Reproducibility puts the “science” in the computer science of A — it’s how researchers can prove their AI systems are robust and reliable. To support reproducibility for AI models, Facebook today announced the beta release of PyTorch Hub, an API and workflow for research reproducibility and support.
PyTorch Hub can quickly publish pretrained models to a GitHub repository by adding a
hubconf.pyfile and publishing models using a GitHub pull request. PyTorch Hub comes with support for models in Google Colab and PapersWithCode.
“Our goal is to curate high-quality, easily reproducible, maximally beneficial models for research reproducibility. Hence, we may work with you to refine your pull request and in some cases reject some low-quality models to be published,” the PyTorch team said in a blog post today. “With the continued growth in the number of research publications, including tens of thousands of papers now hosted on arXiv, and submissions to conferences at an all-time high, research reproducibility is more important than ever.”

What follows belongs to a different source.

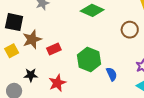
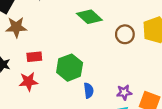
brown circle: (130, 30) -> (125, 34), moved
red rectangle: (54, 49) -> (34, 57), moved

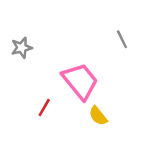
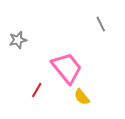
gray line: (122, 39) -> (101, 24), moved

Accepted models will be shared on the PyTorch Hub website.
At launch, PyTorch Hub comes with access to roughly 20 pretrained versions of Google’s BERT, WaveGlow, and Tacotron 2 from Nvidia, and the Generative Pre-Training (GPT) for language understanding from Hugging Face. A number of audio and generative models are also included, as well as computer vision models trained using the ImageNet database.
Also today, popular machine learning framework TensorFlow introduced TensorFlow.Text, a library for preprocessing language understanding AI models based on the recently introduced RuggedTensor.
The news comes at the start of the International Conference on Machine Learning (ICML) in Long Beach, California. For the first time this year, ICML encouraged researchers to submit code alongside their research in order to prove results. As a result, about 36% of submitted papers and 67% of accepted papers included code.
Researchers associated with an academic university were far more likely to share code than those working with a corporation or business. Ninety percent of work submitted by academic researchers included code, compared with only 27.4% of work from the tech industry.
“We hope future program chairs will continue and improve on the process and the community will move toward a culture of timely code release and improved reproducibility,” Kamalika Chaudhuri and Ruslan Salakhutdinov wrote in a Medium post that shares the results of the ICML code-at-submit-time experiment.
The 2018 AI Index report found that ICML was one of the most highly attended annual AI conferences, amid steady growth in the number of research papers created by government, academic, and corporate researchers.
In other news, last month PyTorch 1.1 was released with TensorBoard support for ML training visualizations and an improved JIT compiler.